*** Records provided Section Begins ***

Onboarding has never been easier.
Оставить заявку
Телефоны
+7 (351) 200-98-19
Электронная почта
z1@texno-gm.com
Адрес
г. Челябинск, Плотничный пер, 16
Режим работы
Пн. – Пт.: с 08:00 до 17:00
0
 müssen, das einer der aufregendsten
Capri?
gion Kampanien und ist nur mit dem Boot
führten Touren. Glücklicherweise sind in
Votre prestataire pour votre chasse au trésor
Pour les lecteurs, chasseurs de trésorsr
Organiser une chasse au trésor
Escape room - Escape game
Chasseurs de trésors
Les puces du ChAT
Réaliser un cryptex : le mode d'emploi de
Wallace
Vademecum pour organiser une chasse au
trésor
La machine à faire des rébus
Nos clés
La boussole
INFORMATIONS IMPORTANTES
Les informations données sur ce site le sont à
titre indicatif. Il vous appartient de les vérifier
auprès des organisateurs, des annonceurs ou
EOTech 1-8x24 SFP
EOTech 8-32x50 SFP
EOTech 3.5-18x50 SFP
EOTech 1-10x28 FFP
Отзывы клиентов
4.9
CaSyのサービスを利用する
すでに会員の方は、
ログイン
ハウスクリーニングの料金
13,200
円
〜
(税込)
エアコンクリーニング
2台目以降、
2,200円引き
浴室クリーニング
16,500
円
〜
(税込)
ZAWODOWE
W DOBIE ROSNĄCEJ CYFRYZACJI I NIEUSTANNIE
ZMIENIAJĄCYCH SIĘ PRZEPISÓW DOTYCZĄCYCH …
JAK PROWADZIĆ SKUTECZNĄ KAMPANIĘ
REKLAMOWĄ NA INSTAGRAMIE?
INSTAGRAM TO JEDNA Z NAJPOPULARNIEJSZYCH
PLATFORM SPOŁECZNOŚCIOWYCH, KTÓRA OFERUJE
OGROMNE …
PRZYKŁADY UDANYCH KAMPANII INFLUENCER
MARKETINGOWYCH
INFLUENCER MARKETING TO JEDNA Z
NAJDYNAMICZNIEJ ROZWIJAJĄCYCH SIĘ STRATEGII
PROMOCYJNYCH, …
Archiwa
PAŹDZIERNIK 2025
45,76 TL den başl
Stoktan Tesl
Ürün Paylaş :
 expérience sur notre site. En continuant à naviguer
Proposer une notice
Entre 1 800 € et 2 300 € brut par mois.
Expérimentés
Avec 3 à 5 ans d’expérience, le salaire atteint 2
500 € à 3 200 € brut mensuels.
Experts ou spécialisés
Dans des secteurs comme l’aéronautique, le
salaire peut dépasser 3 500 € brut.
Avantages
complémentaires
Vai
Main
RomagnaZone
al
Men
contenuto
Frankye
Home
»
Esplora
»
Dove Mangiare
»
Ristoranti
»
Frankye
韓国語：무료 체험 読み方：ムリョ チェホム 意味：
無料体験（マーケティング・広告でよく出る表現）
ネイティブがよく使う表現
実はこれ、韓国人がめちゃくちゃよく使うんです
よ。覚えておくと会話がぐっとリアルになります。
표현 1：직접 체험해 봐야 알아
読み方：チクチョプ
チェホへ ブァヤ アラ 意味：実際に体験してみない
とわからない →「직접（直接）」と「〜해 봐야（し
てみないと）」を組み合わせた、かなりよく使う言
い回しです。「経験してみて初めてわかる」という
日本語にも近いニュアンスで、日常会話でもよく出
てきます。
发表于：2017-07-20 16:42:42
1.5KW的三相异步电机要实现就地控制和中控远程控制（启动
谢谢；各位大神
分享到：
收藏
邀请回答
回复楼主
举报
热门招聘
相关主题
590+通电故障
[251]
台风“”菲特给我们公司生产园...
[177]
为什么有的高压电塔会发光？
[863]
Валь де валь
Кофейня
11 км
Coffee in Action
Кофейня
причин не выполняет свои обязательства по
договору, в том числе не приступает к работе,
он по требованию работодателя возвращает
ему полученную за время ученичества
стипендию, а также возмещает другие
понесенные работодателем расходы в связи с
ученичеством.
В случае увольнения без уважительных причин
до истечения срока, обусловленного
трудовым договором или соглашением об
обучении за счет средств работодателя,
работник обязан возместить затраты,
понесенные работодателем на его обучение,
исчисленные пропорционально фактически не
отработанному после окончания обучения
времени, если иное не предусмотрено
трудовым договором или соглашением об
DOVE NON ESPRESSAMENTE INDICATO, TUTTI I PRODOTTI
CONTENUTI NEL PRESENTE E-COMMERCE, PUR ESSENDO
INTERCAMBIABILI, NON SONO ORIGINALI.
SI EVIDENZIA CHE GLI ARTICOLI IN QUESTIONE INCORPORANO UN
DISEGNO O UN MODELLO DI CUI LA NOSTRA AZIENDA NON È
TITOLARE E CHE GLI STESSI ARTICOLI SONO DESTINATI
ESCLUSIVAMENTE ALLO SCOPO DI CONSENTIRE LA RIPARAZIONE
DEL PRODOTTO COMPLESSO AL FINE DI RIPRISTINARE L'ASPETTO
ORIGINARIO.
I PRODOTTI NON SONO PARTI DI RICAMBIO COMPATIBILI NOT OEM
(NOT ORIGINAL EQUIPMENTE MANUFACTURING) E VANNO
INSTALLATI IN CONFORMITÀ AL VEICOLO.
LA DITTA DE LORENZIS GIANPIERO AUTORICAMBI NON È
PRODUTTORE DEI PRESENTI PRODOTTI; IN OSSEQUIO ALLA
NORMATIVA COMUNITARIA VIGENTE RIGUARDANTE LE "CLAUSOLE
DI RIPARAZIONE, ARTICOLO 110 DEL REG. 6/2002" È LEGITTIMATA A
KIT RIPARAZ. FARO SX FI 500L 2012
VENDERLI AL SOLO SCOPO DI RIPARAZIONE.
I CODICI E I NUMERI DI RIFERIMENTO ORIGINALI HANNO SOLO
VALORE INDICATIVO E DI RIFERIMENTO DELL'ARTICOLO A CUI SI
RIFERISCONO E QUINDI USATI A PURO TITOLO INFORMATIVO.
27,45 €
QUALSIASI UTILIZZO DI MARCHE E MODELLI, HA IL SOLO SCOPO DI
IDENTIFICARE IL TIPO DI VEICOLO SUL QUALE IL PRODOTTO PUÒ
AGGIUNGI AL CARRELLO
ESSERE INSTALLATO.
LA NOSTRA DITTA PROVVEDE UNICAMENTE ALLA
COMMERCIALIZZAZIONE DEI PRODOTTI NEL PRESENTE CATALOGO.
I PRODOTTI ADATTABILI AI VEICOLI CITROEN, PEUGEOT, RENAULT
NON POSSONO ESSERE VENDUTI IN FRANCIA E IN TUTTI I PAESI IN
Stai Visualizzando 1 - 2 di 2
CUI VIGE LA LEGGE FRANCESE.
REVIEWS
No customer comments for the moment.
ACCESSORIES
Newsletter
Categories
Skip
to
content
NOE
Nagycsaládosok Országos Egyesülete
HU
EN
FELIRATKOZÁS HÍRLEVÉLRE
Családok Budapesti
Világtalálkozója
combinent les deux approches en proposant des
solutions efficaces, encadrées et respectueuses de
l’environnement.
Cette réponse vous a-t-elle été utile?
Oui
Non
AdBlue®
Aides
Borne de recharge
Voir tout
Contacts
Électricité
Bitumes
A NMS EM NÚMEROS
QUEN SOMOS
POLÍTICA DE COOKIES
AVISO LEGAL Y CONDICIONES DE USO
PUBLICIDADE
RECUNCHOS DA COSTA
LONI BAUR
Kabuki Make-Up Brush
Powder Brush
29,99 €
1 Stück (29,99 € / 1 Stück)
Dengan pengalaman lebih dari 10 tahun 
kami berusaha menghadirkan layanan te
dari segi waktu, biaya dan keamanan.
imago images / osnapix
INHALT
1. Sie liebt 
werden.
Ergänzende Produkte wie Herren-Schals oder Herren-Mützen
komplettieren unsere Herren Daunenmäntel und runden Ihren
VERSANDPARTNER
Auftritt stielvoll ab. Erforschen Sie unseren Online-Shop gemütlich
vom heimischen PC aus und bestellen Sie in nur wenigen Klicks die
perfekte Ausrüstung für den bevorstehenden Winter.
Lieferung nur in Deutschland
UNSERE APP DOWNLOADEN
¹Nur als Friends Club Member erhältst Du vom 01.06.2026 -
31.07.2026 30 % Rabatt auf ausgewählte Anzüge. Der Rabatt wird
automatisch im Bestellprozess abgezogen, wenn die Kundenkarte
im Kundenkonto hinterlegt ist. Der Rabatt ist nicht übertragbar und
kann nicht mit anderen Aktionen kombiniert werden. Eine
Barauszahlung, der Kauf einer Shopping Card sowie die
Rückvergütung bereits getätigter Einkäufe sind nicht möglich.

*** Records provided Section Ends ***

What you need to do :: There is a run of lines above from the one with "В случае увольнения без уважительных причин" to the one with "I PRODOTTI NON"; print exactly that run, both ends included, and nothing else.

Response ::
В случае увольнения без уважительных причин
до истечения срока, обусловленного
трудовым договором или соглашением об
обучении за счет средств работодателя,
работник обязан возместить затраты,
понесенные работодателем на его обучение,
исчисленные пропорционально фактически не
отработанному после окончания обучения
времени, если иное не предусмотрено
трудовым договором или соглашением об
DOVE NON ESPRESSAMENTE INDICATO, TUTTI I PRODOTTI
CONTENUTI NEL PRESENTE E-COMMERCE, PUR ESSENDO
INTERCAMBIABILI, NON SONO ORIGINALI.
SI EVIDENZIA CHE GLI ARTICOLI IN QUESTIONE INCORPORANO UN
DISEGNO O UN MODELLO DI CUI LA NOSTRA AZIENDA NON È
TITOLARE E CHE GLI STESSI ARTICOLI SONO DESTINATI
ESCLUSIVAMENTE ALLO SCOPO DI CONSENTIRE LA RIPARAZIONE
DEL PRODOTTO COMPLESSO AL FINE DI RIPRISTINARE L'ASPETTO
ORIGINARIO.
I PRODOTTI NON SONO PARTI DI RICAMBIO COMPATIBILI NOT OEM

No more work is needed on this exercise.